Despite some challenges in the faculty/student ratio indicator, with only two local universities among the top 100 globally, the New Zealand higher education system continues to outperform relative to its size.
Among the top universities with outstanding scores in the international faculty ratio indicator are the University of Otago (ranked 44th globally) with a score of 100, Lincoln University (ranked 62nd globally) with a score of 100, and the University of Canterbury (ranked 81st globally) with a score of 99.8.
Chris Strods, Senior Insights Specialist at QS, said: “These results are a testament to the internationalisation efforts of the New Zealand higher education sector. Despite the relative isolation of Oceania to many other parts of the world, New Zealand’s institutions routinely match or exceed their more centrally located peers on these metrics.”
Prospects for graduate employment in New Zealand
In another new metric, Employment Outcomes, which considers graduate employment rates and alumni impact, the University of Auckland again performs exceptionally, ranking among the global top 30. The University of Canterbury also secures a strong position here.
Encouragingly, most New Zealand universities have shown improvement in the Employment Outcomes metric, which was introduced last year as an indicative metric and only fully integrated into the methodology this year.
Though both the University of Auckland and the University of Otago face challenges in the Employer Reputation indicator – now worth 15% of each institution’s overall score, reinforcing the heightened focus on career outcomes among today’s students.
Chris Strods added: “While New Zealand institutions generally perform strongly on the Employment Outcomes indicator, this is not necessarily reflected in Employer Reputation.

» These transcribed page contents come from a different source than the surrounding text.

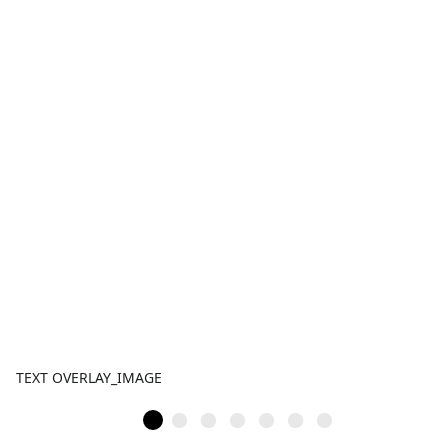
TEXT OVERLAY_IMAGE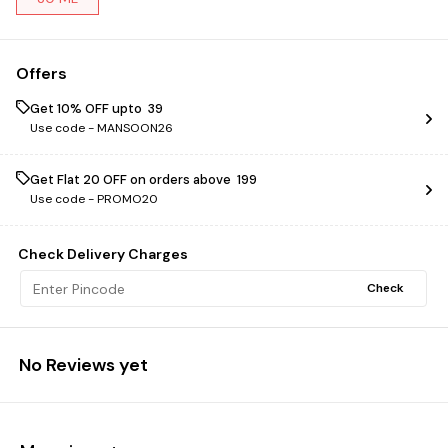
Offers
Get 10% OFF upto ₹ 39
Use code -
MANSOON26
Get Flat ₹20 OFF on orders above ₹ 199
Use code -
PROMO20
Check Delivery Charges
Check
No Reviews yet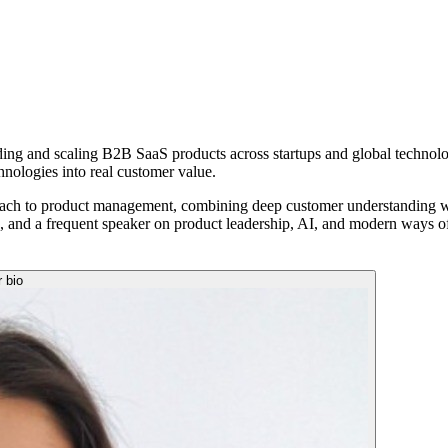
lding and scaling B2B SaaS products across startups and global technol
hnologies into real customer value.
ach to product management, combining deep customer understanding with
a, and a frequent speaker on product leadership, AI, and modern ways o
r bio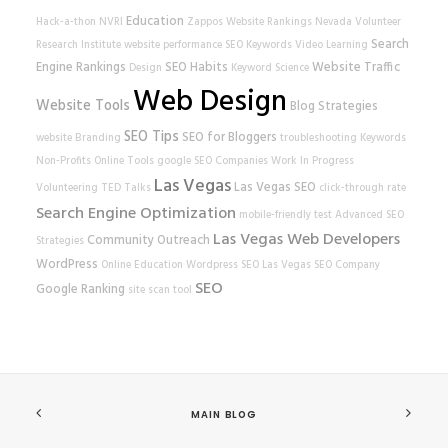
Education
Hack-a-thon
NVRI
Zappos
Website Rankings
Nevada Volunteer
Search
Research Institute
website performance
SEO Keywords
Video Learning
Engine Rankings
SEO Habits
Website Traffic
Design
Keyword Science
Web Design
Website Tools
Blog Strategies
SEO Tips
SEO for Bloggers
website
Branding
troubleshooting
Keywords
Non-Profits
Online Tools
google
SEO Companies
Work In Progress
Las Vegas
Las Vegas SEO
Volunteering
TED Talks
click-through rate
Search Engine Optimization
mobile-friendly test
Advanced SEO
Las Vegas Web Developers
Community Outreach
Strategies
WordPress
Online Education
Wordpress SEO
Las Vegas SEO Company
SEO
Google Ranking
site scan tool
MAIN BLOG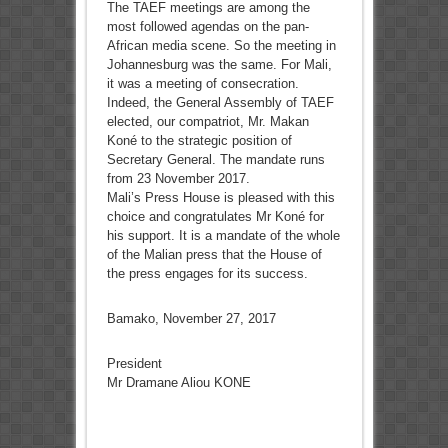
The TAEF meetings are among the
most followed agendas on the pan-
African media scene. So the meeting in
Johannesburg was the same. For Mali,
it was a meeting of consecration.
Indeed, the General Assembly of TAEF
elected, our compatriot, Mr. Makan
Koné to the strategic position of
Secretary General. The mandate runs
from 23 November 2017.
Mali’s Press House is pleased with this
choice and congratulates Mr Koné for
his support. It is a mandate of the whole
of the Malian press that the House of
the press engages for its success.
Bamako, November 27, 2017
President
Mr Dramane Aliou KONE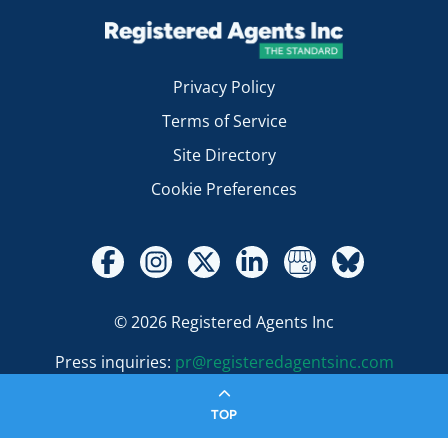
Privacy Policy
Terms of Service
Site Directory
Cookie Preferences
© 2026 Registered Agents Inc
Press inquiries:
pr@registeredagentsinc.com
TOP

Forming strong industry partnerships, both at home and abroad, and promoting the success of high-performing graduates, will be key to improving the reputational aspect of the employability measurements.”

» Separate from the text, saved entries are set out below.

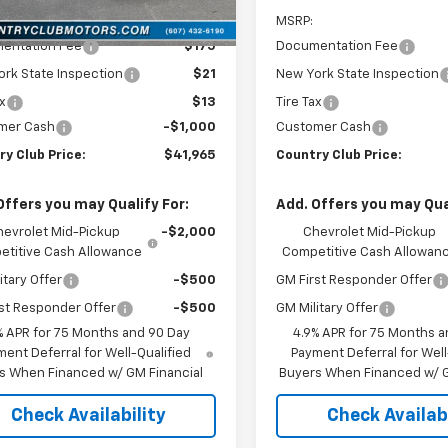
Ext.
Int.
ock
$42,965
MSRP:
entation Fee
$175
Documentation Fee
rk State Inspection
$21
New York State Inspection
ax
$13
Tire Tax
mer Cash
-$1,000
Customer Cash
y Club Price:
$41,965
Country Club Price:
Offers you may Qualify For:
Add. Offers you may Qual
hevrolet Mid-Pickup
-$2,000
Chevrolet Mid-Pickup
titive Cash Allowance
Competitive Cash Allowan
itary Offer
-$500
GM First Responder Offer
st Responder Offer
-$500
GM Military Offer
% APR for 75 Months and 90 Day
4.9% APR for 75 Months a
ent Deferral for Well-Qualified
Payment Deferral for Well
s When Financed w/ GM Financial
Buyers When Financed w/ G
Check Availability
Check Availabi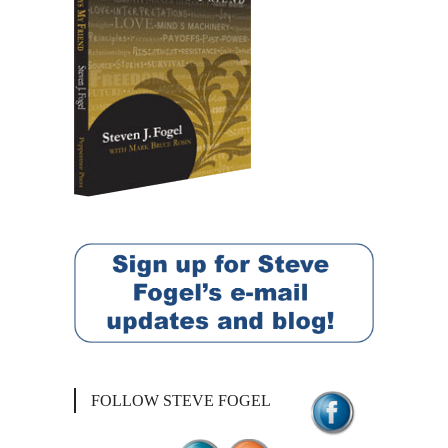
FOLLOW STEVE FOGEL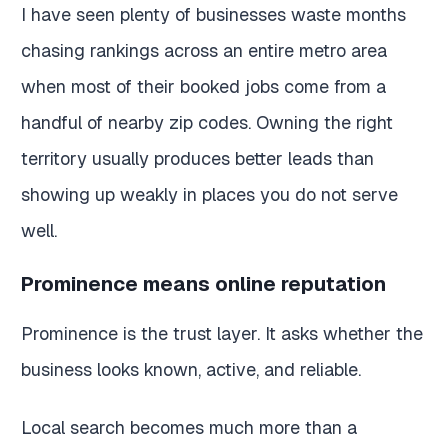
I have seen plenty of businesses waste months
chasing rankings across an entire metro area
when most of their booked jobs come from a
handful of nearby zip codes. Owning the right
territory usually produces better leads than
showing up weakly in places you do not serve
well.
Prominence means online reputation
Prominence is the trust layer. It asks whether the
business looks known, active, and reliable.
Local search becomes much more than a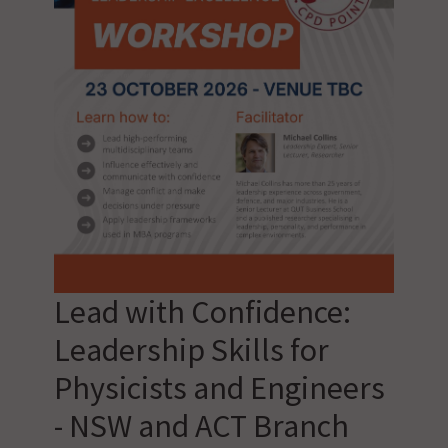
Lead with Confidence:
Leadership Skills for
Physicists and Engineers
- NSW and ACT Branch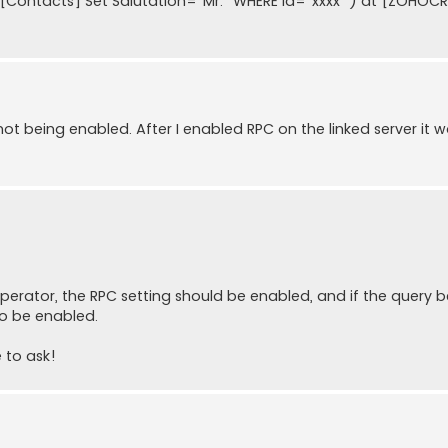
[Contacts] Set Salutation=''Mr.'' WHERE Id=''xxxx''') at [ZOHOC
 not being enabled. After I enabled RPC on the linked server it 
perator, the RPC setting should be enabled, and if the query 
so be enabled.
 to ask!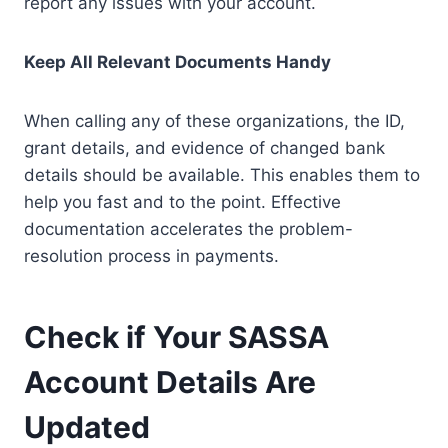
report any issues with your account.
Keep All Relevant Documents Handy
When calling any of these organizations, the ID,
grant details, and evidence of changed bank
details should be available. This enables them to
help you fast and to the point. Effective
documentation accelerates the problem-
resolution process in payments.
Check if Your SASSA
Account Details Are
Updated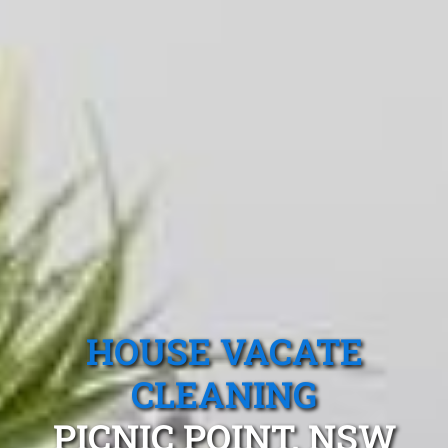
HOUSE VACATE
CLEANING
PICNIC POINT, NSW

New Zealand as an international study destination
New Zealand’s popularity as a study destination is evident, with Auckland University of Technology and Massey University ranking among the world’s top 100 for their proportion of international students, even though the local institutions experienced an overall decline in the International Student Ratio indicator, principally due to the consequences of the Covid-19 pandemic.
Seven of the eight local universities appear among the world’s top 100 for the International Faculty Ratio, signifying the diversity of educators and researchers contributing to New Zealand’s inclusive society.

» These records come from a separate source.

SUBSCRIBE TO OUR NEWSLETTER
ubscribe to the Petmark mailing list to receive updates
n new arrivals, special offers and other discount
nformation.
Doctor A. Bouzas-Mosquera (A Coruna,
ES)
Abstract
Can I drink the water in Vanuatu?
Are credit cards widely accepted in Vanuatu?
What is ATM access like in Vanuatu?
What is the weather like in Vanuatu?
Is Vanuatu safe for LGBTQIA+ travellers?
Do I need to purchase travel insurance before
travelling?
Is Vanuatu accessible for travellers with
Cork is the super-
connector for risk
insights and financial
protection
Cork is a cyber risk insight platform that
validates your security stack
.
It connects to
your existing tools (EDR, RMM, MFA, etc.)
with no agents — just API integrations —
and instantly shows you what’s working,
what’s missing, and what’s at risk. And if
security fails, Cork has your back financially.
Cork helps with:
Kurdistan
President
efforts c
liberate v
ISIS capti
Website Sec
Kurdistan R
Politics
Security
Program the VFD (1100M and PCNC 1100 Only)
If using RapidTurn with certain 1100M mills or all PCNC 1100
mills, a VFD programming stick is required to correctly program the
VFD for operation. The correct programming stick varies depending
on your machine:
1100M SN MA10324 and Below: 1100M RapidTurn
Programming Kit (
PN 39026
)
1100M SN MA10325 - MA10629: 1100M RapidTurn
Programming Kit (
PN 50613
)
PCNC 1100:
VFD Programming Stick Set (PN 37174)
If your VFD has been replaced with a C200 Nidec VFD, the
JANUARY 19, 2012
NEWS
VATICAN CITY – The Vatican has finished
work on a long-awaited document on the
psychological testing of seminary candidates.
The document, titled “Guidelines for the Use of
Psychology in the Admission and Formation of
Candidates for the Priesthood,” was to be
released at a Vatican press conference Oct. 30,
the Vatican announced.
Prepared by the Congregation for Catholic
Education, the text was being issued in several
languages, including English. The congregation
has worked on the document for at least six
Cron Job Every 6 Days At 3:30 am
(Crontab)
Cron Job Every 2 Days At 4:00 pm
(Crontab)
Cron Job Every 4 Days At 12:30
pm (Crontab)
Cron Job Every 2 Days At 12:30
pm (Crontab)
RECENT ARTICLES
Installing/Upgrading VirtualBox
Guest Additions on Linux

While New Zealand is making strides in its recovery, the impact of an extended border closure, from the pandemic’s inception to August 2022, has been more significant than in most competing locations. However, recent data from Education New Zealand indicates an encouraging trend with rising student demand, visa application rates, and approval rates.
QS Chief Executive, Jessica Turner, said: “The International Education Strategy 2022-2030 provides a solid roadmap for the sector to further build on its strengths and tackle challenges, reiterating New Zealand’s commitment to providing quality education to students worldwide. At QS, we take pride in being a trusted partner, standing alongside the New Zealand higher education sector during these transformative times.
“We see the future role of universities not merely as education providers, but as pivotal players in creating a more sustainable, interconnected, and inclusive world. As we look ahead, we are committed to supporting and inspiring lasting changes in the global education sector.”